The preschool classroom is ideal for student-led learning, capturing the interests of children in the moment and blending academic concepts in a real-world context.
“If the kids are interested in trains, we incorporate science and math and explore with students where trains go and how long the tracks need to be. Trains carry people, but what goods do they carry? We can create a map of our classroom and explore where the trains can go. It all looks like play, but there are so many elements, including literacy when we draw pictures and write. The whole project is based around our students’ interests,” Davey says.
Seek quality early childhood education
When searching for an appropriate preschool program for your child, make sure you select a licensed center. “This is important because it means proper background checks and protocols for a safe and effective preschool program have been established. The teachers and director should have appropriate credentials and training,” Davey suggests. “It might not seem like a big deal but it shows the facility went through the process to make sure they are following health and safety rules and regulations, especially with the pandemic still on our heels.”

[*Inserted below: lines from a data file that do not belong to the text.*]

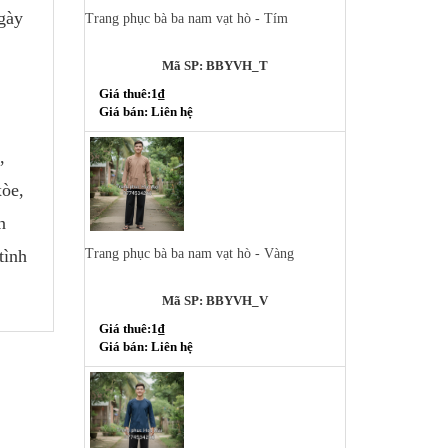
ngày
Trang phục bà ba nam vạt hò - Tím
Mã SP: BBYVH_T
Giá thuê:1₫
Giá bán: Liên hệ
,
xòe,
n
tình
Trang phục bà ba nam vạt hò - Vàng
Mã SP: BBYVH_V
Giá thuê:1₫
Giá bán: Liên hệ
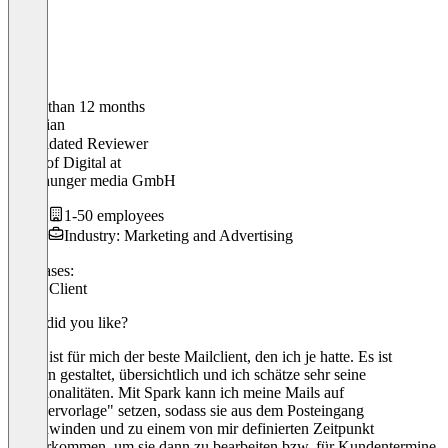
Older than 12 months
Christian
Validated Reviewer
Head of Digital
at
ideenhunger media GmbH
1-50 employees
Industry: Marketing and Advertising
Use cases:
Email Client
What did you like?
Spark ist für mich der beste Mailclient, den ich je hatte. Es ist
modern gestaltet, übersichtlich und ich schätze sehr seine
Funktionalitäten. Mit Spark kann ich meine Mails auf
"Wiedervorlage" setzen, sodass sie aus dem Posteingang
verschwinden und zu einem von mir definierten Zeitpunkt
wiederkommen, um sie dann zu bearbeiten bzw. für Kundentermine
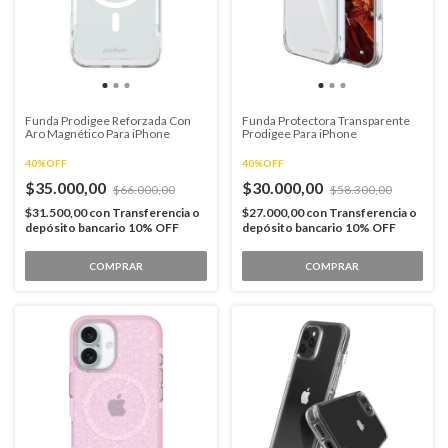
Funda Prodigee Reforzada Con
Funda Protectora Transparente
Aro Magnético Para iPhone
Prodigee Para iPhone
40%OFF
40%OFF
$35.000,00
$30.000,00
$66.000,00
$58.300,00
$31.500,00
con
Transferencia o
$27.000,00
con
Transferencia o
depósito bancario 10% OFF
depósito bancario 10% OFF
COMPRAR
COMPRAR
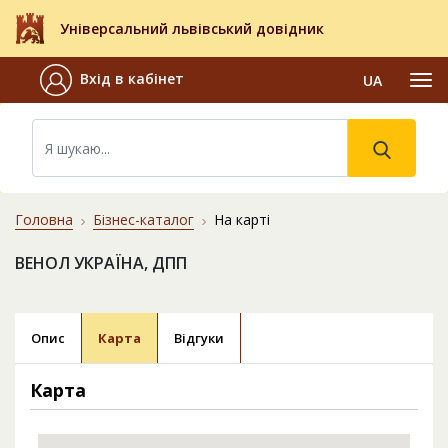
Універсальний львівський довідник
Вхід в кабінет
UA
Головна
Бізнес-каталог
На карті
ВЕНОЛ УКРАЇНА, ДПП
Опис
Карта
Відгуки
Карта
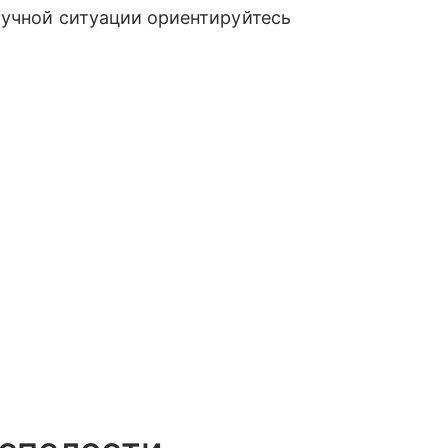
лучной ситуации ориентируйтесь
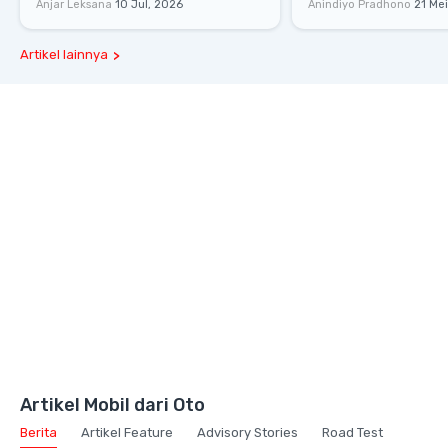
Anjar Leksana
10 Jul, 2026
Anindiyo Pradhono
21 Me
Melesat 111 Km/Jam
Gaya Hidup dan Mob
Artikel lainnya
Artikel Mobil dari Oto
Berita
Artikel Feature
Advisory Stories
Road Test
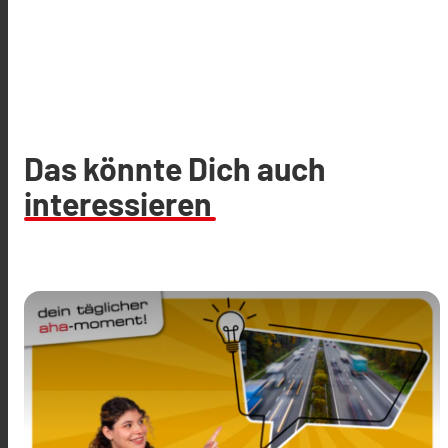
Das könnte Dich auch
interessieren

Ask about routines. “Kids really thrive on schedules and routines and it doesn’t have to be rigid, but it helps children regulate when they know what to expect and what’s coming next,” Davey says. Maybe the day starts with breakfast, followed by group time, then work time, then outside time. “Knowing there is a flow to the day and predictability helps ease separation anxiety, too.”

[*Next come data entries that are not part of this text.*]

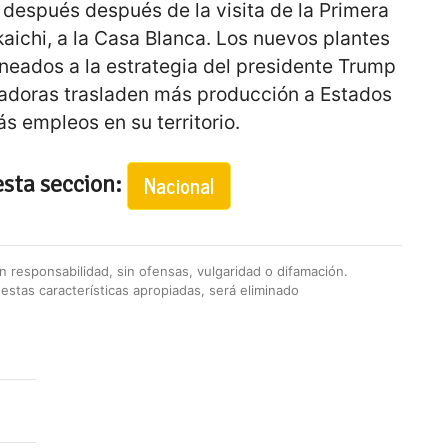
 después después de la visita de la Primera
aichi, a la Casa Blanca. Los nuevos plantes
neados a la estrategia del presidente Trump
madoras trasladen más producción a Estados
s empleos en su territorio.
esta seccion:
Nacional
 responsabilidad, sin ofensas, vulgaridad o difamación.
stas características apropiadas, será eliminado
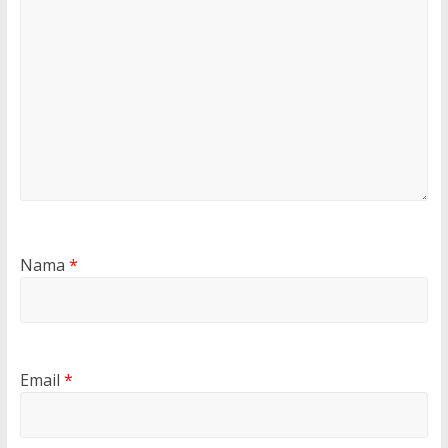
Nama
*
Email
*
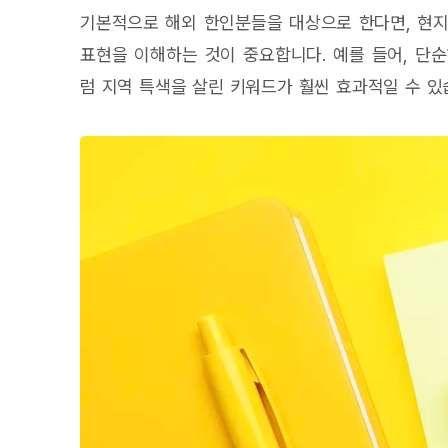
기본적으로 해외 한인분들을 대상으로 한다면, 현지
표현을 이해하는 것이 중요합니다. 예를 들어, 단순히
럼 지역 특색을 살린 키워드가 훨씬 효과적일 수 있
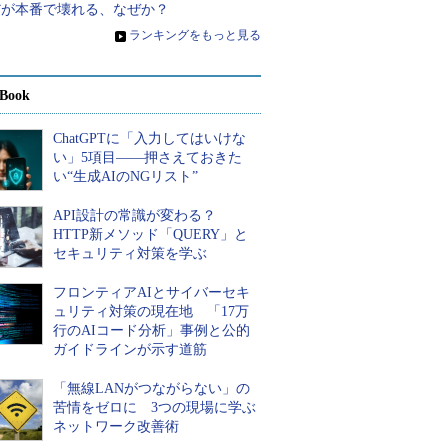
だが本番で壊れる、なぜか？
»
ランキングをもっと見る
Book
ChatGPTに「入力してはいけな
い」5項目――押さえておきた
い“生成AIのNGリスト”
API設計の常識が変わる？
HTTP新メソッド「QUERY」と
セキュリティ対策を学ぶ
フロンティアAIとサイバーセキ
ュリティ対策の現在地 「17万
行のAIコード分析」事例と公的
ガイドラインが示す道筋
「無線LANがつながらない」の
苦情をゼロに 3つの現場に学ぶ
ネットワーク改善術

Learn about the school’s curriculum and teaching philosophy. “At Walled Lake, we use the High Scope curriculum and it aligns with the COR Advantage research-backed assessment tool,” Davey says, adding that at Walled Lake, grant-funded programs use the same high-quality assessments and curriculum and teachers have the same qualifications as tuition-based programs. “It’s a huge goal in Walled Lake to make sure our programs are equitable across the board.”
Finally, know that preschool isn’t all-or-nothing. Grant-funded Head Start and GSRP are full days, Monday through Thursday, and there’s flexibility within Walled Lake’s tuition-based preschool.
“We want parents to know that there are options and any little bit makes a difference. Maybe your child doesn’t need five full days each week; parents know their children and what they think is the best fit for their needs. There are half-day and full-day, two-, three- and five-day tuition-based programs,” she says.